* [Directions]
Below are several entries. Transcribe exactly those lines that fall from the one with "Cookie management —" through the one with "merits urgent review and substantive", end lines included.

----

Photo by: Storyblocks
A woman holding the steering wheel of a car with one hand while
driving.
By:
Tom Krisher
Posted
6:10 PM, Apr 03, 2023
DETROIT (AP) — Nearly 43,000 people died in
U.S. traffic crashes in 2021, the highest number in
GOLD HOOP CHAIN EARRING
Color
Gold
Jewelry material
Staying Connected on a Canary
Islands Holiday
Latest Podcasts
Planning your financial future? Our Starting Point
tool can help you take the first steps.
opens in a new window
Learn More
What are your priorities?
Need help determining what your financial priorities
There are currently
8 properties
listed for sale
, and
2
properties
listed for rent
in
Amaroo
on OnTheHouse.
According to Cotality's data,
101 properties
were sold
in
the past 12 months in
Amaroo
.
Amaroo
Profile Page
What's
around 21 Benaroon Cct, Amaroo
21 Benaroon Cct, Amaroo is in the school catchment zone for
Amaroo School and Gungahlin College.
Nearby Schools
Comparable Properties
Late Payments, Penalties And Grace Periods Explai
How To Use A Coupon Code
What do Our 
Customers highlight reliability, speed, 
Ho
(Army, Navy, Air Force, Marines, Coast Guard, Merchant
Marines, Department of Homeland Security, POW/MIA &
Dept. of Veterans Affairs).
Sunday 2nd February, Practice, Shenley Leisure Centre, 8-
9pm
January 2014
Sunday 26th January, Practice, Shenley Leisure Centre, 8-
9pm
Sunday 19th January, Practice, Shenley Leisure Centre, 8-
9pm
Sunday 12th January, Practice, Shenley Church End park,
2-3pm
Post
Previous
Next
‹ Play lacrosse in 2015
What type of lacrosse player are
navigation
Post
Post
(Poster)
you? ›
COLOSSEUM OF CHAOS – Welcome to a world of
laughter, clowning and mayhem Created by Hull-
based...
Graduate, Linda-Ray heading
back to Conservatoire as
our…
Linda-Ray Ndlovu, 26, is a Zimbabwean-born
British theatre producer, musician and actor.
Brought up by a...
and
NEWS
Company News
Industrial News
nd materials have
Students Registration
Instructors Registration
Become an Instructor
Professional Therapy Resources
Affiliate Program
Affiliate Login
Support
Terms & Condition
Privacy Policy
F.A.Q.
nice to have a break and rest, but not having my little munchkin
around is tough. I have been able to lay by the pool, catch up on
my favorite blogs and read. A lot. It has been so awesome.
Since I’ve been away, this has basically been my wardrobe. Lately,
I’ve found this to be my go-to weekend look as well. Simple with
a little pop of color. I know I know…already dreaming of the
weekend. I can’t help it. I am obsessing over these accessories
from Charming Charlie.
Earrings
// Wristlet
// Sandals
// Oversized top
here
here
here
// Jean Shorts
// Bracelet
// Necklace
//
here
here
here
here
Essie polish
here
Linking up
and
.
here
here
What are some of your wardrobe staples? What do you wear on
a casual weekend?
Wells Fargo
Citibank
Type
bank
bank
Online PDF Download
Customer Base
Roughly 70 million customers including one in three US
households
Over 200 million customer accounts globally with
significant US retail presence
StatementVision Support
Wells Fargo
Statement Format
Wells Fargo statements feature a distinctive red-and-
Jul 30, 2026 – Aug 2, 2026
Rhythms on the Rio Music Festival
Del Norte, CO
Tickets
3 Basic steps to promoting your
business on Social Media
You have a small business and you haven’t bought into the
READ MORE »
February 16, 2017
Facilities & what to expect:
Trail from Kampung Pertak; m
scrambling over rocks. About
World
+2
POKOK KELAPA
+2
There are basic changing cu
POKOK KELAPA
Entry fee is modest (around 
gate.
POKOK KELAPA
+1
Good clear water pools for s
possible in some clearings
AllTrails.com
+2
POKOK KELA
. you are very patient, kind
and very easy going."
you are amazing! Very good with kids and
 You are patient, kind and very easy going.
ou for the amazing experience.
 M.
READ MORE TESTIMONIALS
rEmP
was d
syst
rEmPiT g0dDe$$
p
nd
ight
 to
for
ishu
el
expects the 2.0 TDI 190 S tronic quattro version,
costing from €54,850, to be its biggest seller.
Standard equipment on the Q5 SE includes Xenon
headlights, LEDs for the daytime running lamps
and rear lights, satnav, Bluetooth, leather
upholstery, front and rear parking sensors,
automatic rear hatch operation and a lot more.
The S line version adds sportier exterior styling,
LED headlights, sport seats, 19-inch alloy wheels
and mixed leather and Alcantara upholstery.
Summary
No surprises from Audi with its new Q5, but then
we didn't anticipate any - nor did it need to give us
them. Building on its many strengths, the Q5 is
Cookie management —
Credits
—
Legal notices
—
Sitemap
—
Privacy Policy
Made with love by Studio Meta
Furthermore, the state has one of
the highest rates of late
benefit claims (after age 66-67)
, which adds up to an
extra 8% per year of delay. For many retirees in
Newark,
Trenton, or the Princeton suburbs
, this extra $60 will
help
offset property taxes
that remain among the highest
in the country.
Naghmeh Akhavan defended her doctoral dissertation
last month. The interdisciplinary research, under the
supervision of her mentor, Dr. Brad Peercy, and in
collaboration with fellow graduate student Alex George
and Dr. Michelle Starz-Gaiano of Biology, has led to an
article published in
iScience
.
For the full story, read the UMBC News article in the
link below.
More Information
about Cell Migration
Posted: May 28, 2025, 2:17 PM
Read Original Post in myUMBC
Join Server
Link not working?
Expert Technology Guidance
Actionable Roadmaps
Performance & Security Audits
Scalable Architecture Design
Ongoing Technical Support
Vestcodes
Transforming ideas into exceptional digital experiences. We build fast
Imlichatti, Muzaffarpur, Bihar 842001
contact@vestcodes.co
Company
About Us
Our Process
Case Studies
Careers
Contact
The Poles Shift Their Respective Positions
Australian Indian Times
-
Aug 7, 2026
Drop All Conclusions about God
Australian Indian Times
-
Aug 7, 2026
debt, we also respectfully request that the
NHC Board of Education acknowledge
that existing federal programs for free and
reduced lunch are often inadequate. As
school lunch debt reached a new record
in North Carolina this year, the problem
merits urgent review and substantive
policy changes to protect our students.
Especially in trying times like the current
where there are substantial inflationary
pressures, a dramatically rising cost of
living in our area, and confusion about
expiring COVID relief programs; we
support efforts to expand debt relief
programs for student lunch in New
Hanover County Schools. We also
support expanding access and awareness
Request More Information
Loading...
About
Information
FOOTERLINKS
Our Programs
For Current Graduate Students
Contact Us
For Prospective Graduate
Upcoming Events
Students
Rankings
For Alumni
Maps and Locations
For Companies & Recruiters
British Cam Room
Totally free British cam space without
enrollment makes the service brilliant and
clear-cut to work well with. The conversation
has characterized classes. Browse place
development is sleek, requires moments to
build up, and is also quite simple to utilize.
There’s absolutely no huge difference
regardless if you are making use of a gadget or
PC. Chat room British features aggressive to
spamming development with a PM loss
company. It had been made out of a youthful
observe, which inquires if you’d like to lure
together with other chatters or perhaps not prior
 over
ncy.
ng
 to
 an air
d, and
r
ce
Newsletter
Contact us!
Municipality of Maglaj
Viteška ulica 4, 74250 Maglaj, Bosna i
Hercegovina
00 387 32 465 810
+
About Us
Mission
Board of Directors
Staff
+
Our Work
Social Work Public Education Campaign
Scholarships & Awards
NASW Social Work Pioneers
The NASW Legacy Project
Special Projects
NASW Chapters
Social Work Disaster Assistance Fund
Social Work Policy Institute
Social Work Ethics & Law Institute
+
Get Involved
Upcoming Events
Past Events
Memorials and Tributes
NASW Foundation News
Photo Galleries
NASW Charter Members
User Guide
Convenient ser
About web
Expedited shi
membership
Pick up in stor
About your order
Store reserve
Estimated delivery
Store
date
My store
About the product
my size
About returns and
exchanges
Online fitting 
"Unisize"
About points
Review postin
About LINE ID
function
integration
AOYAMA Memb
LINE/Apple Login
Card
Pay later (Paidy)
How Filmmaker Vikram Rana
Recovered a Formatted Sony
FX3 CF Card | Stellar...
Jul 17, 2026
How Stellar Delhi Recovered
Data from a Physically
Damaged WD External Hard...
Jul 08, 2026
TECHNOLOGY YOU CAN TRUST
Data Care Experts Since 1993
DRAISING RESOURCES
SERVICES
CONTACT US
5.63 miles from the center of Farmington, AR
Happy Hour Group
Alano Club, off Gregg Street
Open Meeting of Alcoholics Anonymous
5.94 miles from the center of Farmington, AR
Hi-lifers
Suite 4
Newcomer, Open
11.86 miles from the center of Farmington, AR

----

* [Response area]
Cookie management —
Credits
—
Legal notices
—
Sitemap
—
Privacy Policy
Made with love by Studio Meta
Furthermore, the state has one of
the highest rates of late
benefit claims (after age 66-67)
, which adds up to an
extra 8% per year of delay. For many retirees in
Newark,
Trenton, or the Princeton suburbs
, this extra $60 will
help
offset property taxes
that remain among the highest
in the country.
Naghmeh Akhavan defended her doctoral dissertation
last month. The interdisciplinary research, under the
supervision of her mentor, Dr. Brad Peercy, and in
collaboration with fellow graduate student Alex George
and Dr. Michelle Starz-Gaiano of Biology, has led to an
article published in
iScience
.
For the full story, read the UMBC News article in the
link below.
More Information
about Cell Migration
Posted: May 28, 2025, 2:17 PM
Read Original Post in myUMBC
Join Server
Link not working?
Expert Technology Guidance
Actionable Roadmaps
Performance & Security Audits
Scalable Architecture Design
Ongoing Technical Support
Vestcodes
Transforming ideas into exceptional digital experiences. We build fast
Imlichatti, Muzaffarpur, Bihar 842001
contact@vestcodes.co
Company
About Us
Our Process
Case Studies
Careers
Contact
The Poles Shift Their Respective Positions
Australian Indian Times
-
Aug 7, 2026
Drop All Conclusions about God
Australian Indian Times
-
Aug 7, 2026
debt, we also respectfully request that the
NHC Board of Education acknowledge
that existing federal programs for free and
reduced lunch are often inadequate. As
school lunch debt reached a new record
in North Carolina this year, the problem
merits urgent review and substantive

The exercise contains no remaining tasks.